Ex-portfolio manager gets 18 months in prison for conviction

A former portfolio manager at a financial firm was sentenced to 18 months in prison Wednesday for inflating the value of a hedge fund by tens of millions of dollars to dupe investors.

Stefan Lumiere, 46, of Manhattan, also was ordered to pay a $1 million fine in tiny increments after his prison stint, scheduled to start in September. He'll owe 15 percent of his gross income until his fine is paid off.

"The proof was overwhelming that the defendant committed the crime he's convicted of," said U.S. District Judge Jed Rakoff, who presided over a trial that ended in January with Lumiere's conviction on securities and wire fraud charges.

Assistant U.S. Attorney Ian McGinley said Lumiere created the scheme to artificially inflate the value of a fund consisting of debt instruments issued by health care companies "after his investments started to tank."

"This crime was the defendant's brainchild," McGinley told Rakoff.

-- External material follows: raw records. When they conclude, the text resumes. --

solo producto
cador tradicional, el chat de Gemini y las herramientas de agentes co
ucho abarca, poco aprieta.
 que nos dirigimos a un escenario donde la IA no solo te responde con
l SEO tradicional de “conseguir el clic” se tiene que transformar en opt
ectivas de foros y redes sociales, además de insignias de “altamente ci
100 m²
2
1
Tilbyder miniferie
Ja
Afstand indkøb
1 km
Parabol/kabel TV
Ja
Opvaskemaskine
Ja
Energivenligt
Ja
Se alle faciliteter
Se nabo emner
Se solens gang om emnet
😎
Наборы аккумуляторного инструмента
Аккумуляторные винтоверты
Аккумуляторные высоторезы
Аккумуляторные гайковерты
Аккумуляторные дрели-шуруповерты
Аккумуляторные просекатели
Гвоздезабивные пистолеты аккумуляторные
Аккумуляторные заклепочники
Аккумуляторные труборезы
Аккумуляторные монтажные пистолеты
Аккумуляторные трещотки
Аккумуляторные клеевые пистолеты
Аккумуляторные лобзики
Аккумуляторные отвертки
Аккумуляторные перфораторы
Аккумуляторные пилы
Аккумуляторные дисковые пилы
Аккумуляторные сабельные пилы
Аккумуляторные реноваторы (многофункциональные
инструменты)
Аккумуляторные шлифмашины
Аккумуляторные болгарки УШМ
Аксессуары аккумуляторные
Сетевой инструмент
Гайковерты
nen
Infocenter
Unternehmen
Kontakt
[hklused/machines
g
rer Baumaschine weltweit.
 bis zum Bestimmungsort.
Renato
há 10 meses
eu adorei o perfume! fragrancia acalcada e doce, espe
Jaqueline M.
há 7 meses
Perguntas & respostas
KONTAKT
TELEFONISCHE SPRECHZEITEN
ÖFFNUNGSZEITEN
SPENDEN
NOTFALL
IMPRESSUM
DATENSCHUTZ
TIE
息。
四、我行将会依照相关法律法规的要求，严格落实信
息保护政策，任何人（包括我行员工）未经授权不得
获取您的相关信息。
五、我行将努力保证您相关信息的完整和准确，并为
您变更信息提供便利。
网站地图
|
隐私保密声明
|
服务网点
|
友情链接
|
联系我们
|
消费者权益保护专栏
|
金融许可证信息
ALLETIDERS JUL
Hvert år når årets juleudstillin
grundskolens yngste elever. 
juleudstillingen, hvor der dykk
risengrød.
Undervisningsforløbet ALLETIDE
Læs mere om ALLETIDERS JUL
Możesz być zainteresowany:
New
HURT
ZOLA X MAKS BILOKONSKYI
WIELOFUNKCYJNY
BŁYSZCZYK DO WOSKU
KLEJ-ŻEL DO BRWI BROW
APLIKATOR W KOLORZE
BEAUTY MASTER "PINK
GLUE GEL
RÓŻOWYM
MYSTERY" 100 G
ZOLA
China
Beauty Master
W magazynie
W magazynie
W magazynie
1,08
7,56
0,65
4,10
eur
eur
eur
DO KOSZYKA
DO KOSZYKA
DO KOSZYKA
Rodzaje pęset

He said Lumiere was motivated by a desire to preserve his reputation at Visium Asset Management.

Prosecutors said the scheme caused investors in the fund to overpay for securities between 2011 and 2013.

Asking for mercy from Rakoff, Lumiere said he regretted the effect his prosecution has had on his family. He cited the embarrassment it brought to his father, a physician, and the pain his arrest and trial caused his sister, who was already going through a difficult divorce from Jacob Gottlieb, Visium's founder.

He said his life had been upended.

"In one fell swoop, all my studies and work are for nothing," Lumiere said. "My dreams of running my own investment company are over."

His new occupation will be real estate and construction, Lumiere said.

Lumiere's attorney, Jonathan Halpern, said Lumiere was a "hapless soul, a working stiff" at a company where he was not well treated, particularly as his sister went through "a vitriolic and contentious divorce."

Halpern said Lumiere earned $200,000 in salary "when others were earning millions of dollars."

Rakoff used the sentencing to again take a swipe at federal sentencing guidelines that would have called for Lumiere to spend six or seven years in prison if judges didn't have the freedom to offer leniency after an analysis of sentencing factors such as the prior record of the defendant, whether there were victims of the crime and the need for deterrence.

He said the guidelines often recommended "draconian penalties" that were "more typical of a brutal regime than of a proud American legal system."